Ceux-ci doivent avoir au minimum une licence universitaire (cinq ans) ou effectuer un apprentissage. Le plus important étant ensuite la pratique, en hôpital, qui permettra de préparer le certificat professionnel indispensable pour exercer.

Basée sur les écrits anciens, la médecine traditionnelle n'exclut cependant pas la recherche. L'Académie des Sciences médicales chinoises planche ainsi actuellement sur l'efficacité de l'acupuncture, sur des combinaisons innovantes de plantes pour les maladies cardiovasculaires et sur un nouveau traitement de la cataracte.

Même l'ancienne génération ne rechigne plus à faire appel aux équipements modernes. "Les radios ou les IRM constituent une aide", concède Tian Helu. "Mais l'influence de la médecine occidentale doit se limiter à cela", estime-t-il.

En Occident, la médecine chinoise gagne en reconnaissance. L'acupuncture donne de bons résultats dans le traitement des douleurs lombaires et de l'insomnie, selon un rapport en France de l'Institut national de la santé et de la recherche médicale (Inserm).

L'arsenic, poison utilisé dans la médecine chinoise, s'est également montré efficace contre une forme de leucémie, a conclu une équipe franco-chinoise dont les travaux ont été publiés dans la revue américaine de référence Cancer Cell en 2010.

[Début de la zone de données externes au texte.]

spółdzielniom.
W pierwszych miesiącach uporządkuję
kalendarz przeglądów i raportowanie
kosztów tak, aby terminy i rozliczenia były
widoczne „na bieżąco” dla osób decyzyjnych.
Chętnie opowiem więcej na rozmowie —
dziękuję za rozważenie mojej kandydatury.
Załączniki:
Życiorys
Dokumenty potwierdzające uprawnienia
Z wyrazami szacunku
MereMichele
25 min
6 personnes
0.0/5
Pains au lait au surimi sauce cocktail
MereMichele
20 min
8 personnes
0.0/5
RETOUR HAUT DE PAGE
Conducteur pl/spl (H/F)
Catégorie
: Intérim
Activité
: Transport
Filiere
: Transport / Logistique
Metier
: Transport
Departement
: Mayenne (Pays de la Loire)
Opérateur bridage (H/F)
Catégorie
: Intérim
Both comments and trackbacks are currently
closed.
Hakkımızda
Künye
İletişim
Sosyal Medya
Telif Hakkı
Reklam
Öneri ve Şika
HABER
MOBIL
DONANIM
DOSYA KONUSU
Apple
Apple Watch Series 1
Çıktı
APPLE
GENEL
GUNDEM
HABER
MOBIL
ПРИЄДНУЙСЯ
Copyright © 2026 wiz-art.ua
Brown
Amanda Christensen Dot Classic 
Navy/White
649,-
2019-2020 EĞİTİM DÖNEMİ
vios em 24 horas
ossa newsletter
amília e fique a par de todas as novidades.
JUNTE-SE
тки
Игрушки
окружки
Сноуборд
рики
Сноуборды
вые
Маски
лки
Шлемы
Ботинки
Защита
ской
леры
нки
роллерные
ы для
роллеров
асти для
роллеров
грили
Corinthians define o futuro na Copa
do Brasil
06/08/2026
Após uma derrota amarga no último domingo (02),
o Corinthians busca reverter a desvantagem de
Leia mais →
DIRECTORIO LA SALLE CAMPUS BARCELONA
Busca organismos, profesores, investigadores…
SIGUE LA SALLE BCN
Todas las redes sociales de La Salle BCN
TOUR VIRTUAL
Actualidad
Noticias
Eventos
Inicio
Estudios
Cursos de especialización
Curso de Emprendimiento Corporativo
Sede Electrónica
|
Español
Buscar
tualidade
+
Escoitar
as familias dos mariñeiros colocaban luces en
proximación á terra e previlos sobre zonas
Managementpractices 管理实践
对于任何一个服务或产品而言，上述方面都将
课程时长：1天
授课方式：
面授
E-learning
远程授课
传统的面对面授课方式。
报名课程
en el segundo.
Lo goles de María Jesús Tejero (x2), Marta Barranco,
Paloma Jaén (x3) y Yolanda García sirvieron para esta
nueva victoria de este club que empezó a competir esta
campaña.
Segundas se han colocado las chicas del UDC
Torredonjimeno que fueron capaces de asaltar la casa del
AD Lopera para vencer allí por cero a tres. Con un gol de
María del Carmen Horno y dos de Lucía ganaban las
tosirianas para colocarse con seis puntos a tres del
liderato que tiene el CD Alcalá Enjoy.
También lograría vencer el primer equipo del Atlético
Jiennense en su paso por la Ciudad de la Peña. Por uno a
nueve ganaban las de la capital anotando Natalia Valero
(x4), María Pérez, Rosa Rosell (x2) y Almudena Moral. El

"Mais les gouvernements occidentaux sont embarrassés", estime Lan Jirui. "D'un côté, ils sont conscients des bienfaits de la médecine chinoise et des économies qu'elle pourrait générer dans leur système de santé. De l'autre, ils limitent son influence, car ils ne veulent pas qu'elle prenne des parts de marché à la médecine occidentale. C'est de l'égoïsme", dit-il.

Le Nobel de médecine 2015 a également récompensé l'Irlandais William C. Campbell et le Japonais Satoshi Omura pour leur traitement des infections parasitaires.